**WHAT THIS TASK INVOLVES**
Read through the records below and copy each line that uses the word "оружия".
*** DATA TO PROCESS ***
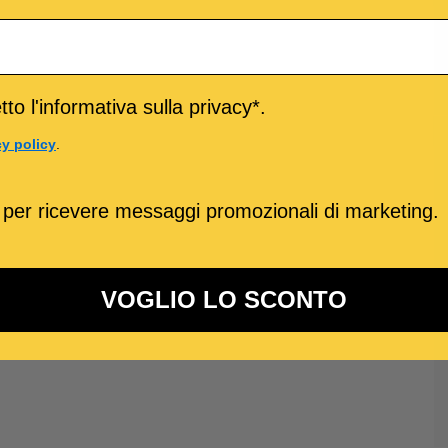
to l'informativa sulla privacy*.
cy policy
.
 per ricevere messaggi promozionali di marketing.
VOGLIO LO SCONTO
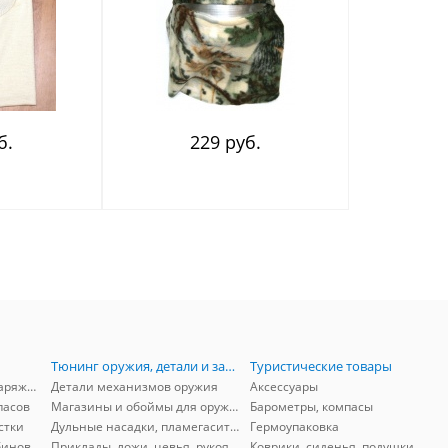
б.
229 руб.
Тюнинг оружия, детали и запчасти
Туристические товары
Принадлежности для снаряжения
Детали механизмов оружия
Аксессуары
пасов
Магазины и обоймы для оружия
Барометры, компасы
стки
Дульные насадки, пламегасители, ДТК
Гермоупаковка
бинов
Приклады, ложи, цевья, рукоятки, затыльники
Коврики, сиденья, подушки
***
**WRITTEN SOLUTION**
Тюнинг оружия, детали и запчасти
Детали механизмов оружия
Магазины и обоймы для оружия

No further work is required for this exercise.